Only one stretch of the listing below is wanted: the line with "Memory Bears" and all lines after it. Reproduce that stretch exactly.

──────── Data supplied ────────

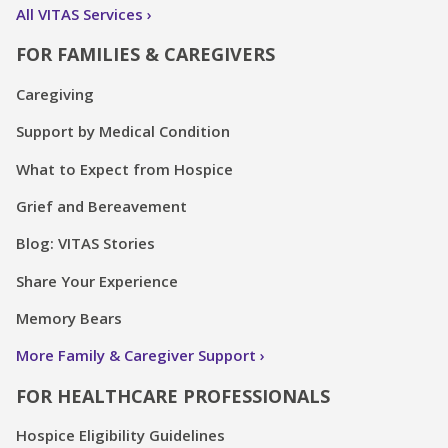
All VITAS Services
FOR FAMILIES & CAREGIVERS
Caregiving
Support by Medical Condition
What to Expect from Hospice
Grief and Bereavement
Blog: VITAS Stories
Share Your Experience
Memory Bears
More Family & Caregiver Support
FOR HEALTHCARE PROFESSIONALS
Hospice Eligibility Guidelines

────────

▶ Your solution
Memory Bears
More Family & Caregiver Support
FOR HEALTHCARE PROFESSIONALS
Hospice Eligibility Guidelines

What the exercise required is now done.